■ **Your task**:
Transcribe every record that appears below, exactly and in full.

(Page-level text extractions)
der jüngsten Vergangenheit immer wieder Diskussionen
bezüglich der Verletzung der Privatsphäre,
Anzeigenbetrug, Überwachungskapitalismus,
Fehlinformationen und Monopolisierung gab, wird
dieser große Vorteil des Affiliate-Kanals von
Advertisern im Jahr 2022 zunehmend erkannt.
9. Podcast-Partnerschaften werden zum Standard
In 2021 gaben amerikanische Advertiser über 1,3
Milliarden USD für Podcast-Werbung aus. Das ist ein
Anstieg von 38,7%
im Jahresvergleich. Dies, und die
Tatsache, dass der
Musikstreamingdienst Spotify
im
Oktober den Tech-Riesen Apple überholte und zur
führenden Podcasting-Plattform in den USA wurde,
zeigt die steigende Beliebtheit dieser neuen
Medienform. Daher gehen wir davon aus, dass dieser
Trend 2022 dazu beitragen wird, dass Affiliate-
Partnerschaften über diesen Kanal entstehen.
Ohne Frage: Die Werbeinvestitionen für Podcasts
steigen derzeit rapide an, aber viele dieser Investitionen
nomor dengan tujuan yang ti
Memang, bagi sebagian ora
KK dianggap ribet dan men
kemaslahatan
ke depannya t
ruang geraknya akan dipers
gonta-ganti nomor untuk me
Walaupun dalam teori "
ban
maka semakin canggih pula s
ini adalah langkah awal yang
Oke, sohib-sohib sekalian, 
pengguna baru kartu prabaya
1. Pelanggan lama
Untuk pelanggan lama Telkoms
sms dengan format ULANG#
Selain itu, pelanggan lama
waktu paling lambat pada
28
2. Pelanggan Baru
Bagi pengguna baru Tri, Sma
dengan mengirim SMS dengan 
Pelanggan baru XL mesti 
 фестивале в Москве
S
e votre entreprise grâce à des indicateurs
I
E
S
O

■ **Answer area**:
der jüngsten Vergangenheit immer wieder Diskussionen
bezüglich der Verletzung der Privatsphäre,
Anzeigenbetrug, Überwachungskapitalismus,
Fehlinformationen und Monopolisierung gab, wird
dieser große Vorteil des Affiliate-Kanals von
Advertisern im Jahr 2022 zunehmend erkannt.
9. Podcast-Partnerschaften werden zum Standard
In 2021 gaben amerikanische Advertiser über 1,3
Milliarden USD für Podcast-Werbung aus. Das ist ein
Anstieg von 38,7%
im Jahresvergleich. Dies, und die
Tatsache, dass der
Musikstreamingdienst Spotify
im
Oktober den Tech-Riesen Apple überholte und zur
führenden Podcasting-Plattform in den USA wurde,
zeigt die steigende Beliebtheit dieser neuen
Medienform. Daher gehen wir davon aus, dass dieser
Trend 2022 dazu beitragen wird, dass Affiliate-
Partnerschaften über diesen Kanal entstehen.
Ohne Frage: Die Werbeinvestitionen für Podcasts
steigen derzeit rapide an, aber viele dieser Investitionen
nomor dengan tujuan yang ti
Memang, bagi sebagian ora
KK dianggap ribet dan men
kemaslahatan
ke depannya t
ruang geraknya akan dipers
gonta-ganti nomor untuk me
Walaupun dalam teori "
ban
maka semakin canggih pula s
ini adalah langkah awal yang
Oke, sohib-sohib sekalian, 
pengguna baru kartu prabaya
1. Pelanggan lama
Untuk pelanggan lama Telkoms
sms dengan format ULANG#
Selain itu, pelanggan lama
waktu paling lambat pada
28
2. Pelanggan Baru
Bagi pengguna baru Tri, Sma
dengan mengirim SMS dengan 
Pelanggan baru XL mesti 
 фестивале в Москве
S
e votre entreprise grâce à des indicateurs
I
E
S
O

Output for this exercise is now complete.